In the meantime, I’ve already torn up the singletrack in Tampa’s
Alafia State Park, so I guess Bellview, Florida, is next “must see” if I’m ever in 'gator country again. Can’t wait to see what “Spider Kingdom” has to offer!

Saturday, April 14, 2007

TALES: The Final Stretch of Dirt in Paradise

It was a sad day for me today, as I took my last MTB ride in Okinawa for a very long time (thanks to Alex, Jeremiah, Matt and Joe for making it a good one!). Not bad at all at 20+ miles, but still far short of what’s needed for the Shenandoah Mountain 100 with Tom in September! I’m not too proud to say that the prospect is incredibly intimidating while tremendously exciting at the same time.
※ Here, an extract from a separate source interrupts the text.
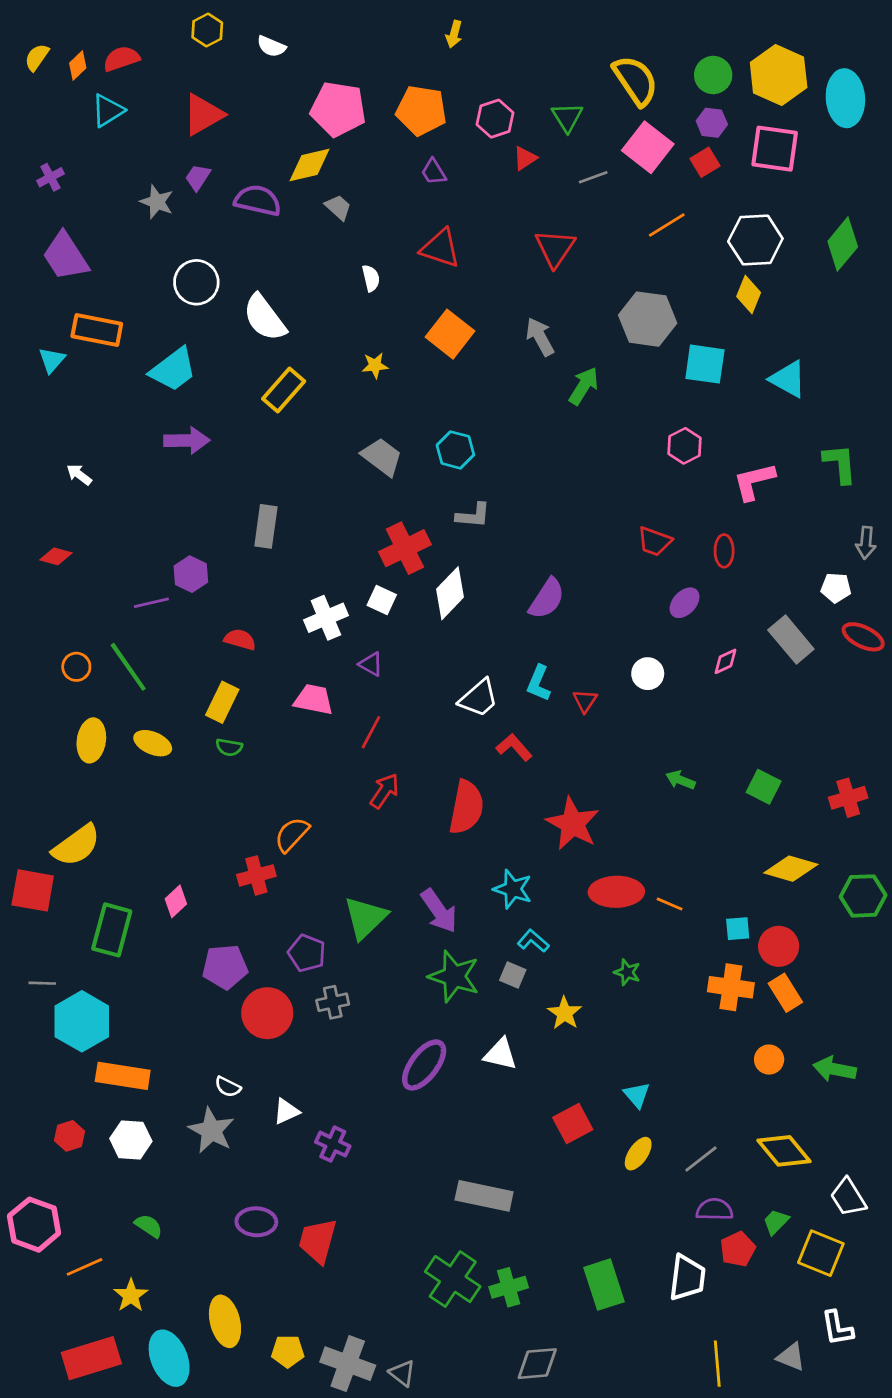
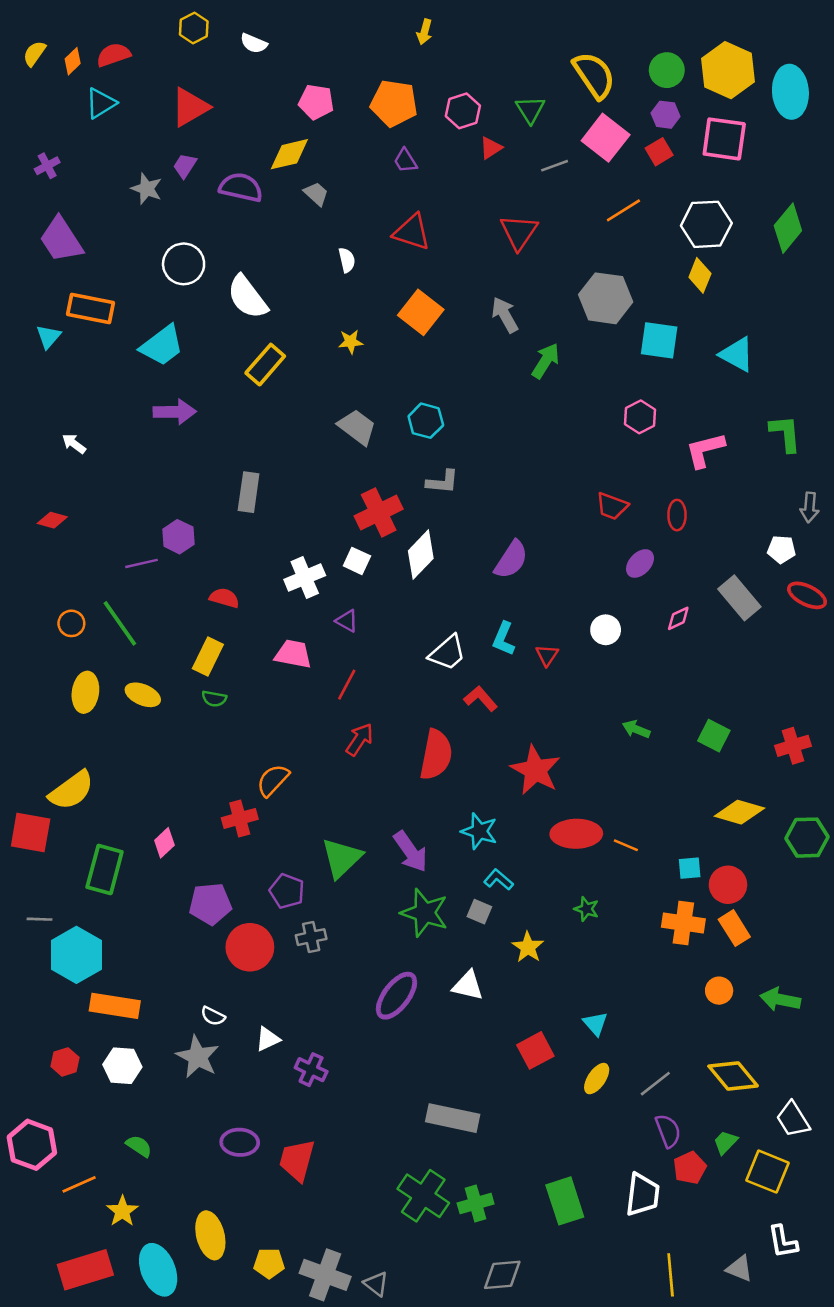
pink pentagon: (338, 109) -> (316, 102), size x0.7
purple semicircle: (715, 1210) -> (668, 1131), turned 68

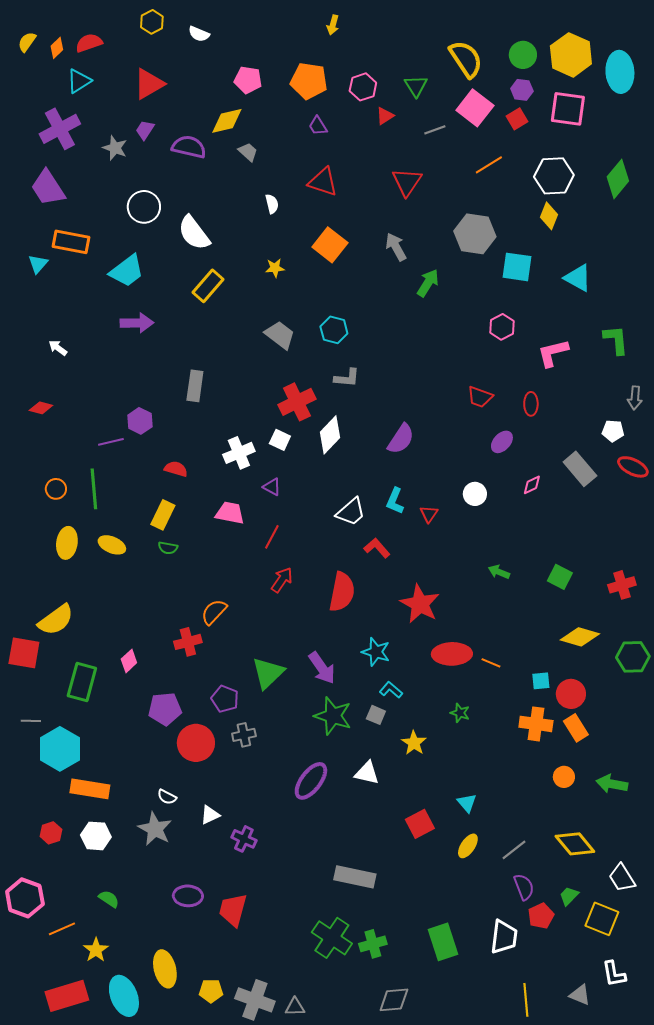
purple cross: (47, 166) -> (60, 129), moved, size x2.0
green line: (120, 623) -> (94, 489), turned 30
gray triangle: (376, 1284) -> (295, 1007), turned -40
I’m anxious to see how we hold up (actually, it's me and not Tom that I’m concerned about).

Despite my SOCAL and Durango heritage, those who know me know that Okinawa is where I fell in love with mountain biking in 1998, so it’s been nostalgic this go-around. It’s also a bit tougher to say goodbye this time, knowing that I’ll likely never return. I must say that I’ll even miss the
banana spiders!

I spent the afternoon boxing up my baby for advance shipment this week. It's been a great 3+ years here, and the guys of
OMBA are a fantastic group to ride with (I hope this blog has done them and the association justice). Riding here has been technically challenging and rewarding, and what I've learned here has already paid off on short trips elsewhere.

I'll be moving to KC, where I'll do my best to replace the fun riding with
OMBA by riding with the crew at Earthriders Mountain Bike Club (100+ miles of singletrack within 30 minutes of home – never thought it of Kansas).

Looks like skinny tires only in the meantime, and there’s plenty of Okinawan coastline along the highway to explore in my spandex before I leave! I look forward to continuing this blog once our tornado touches down in the land of Dorothy and Toto.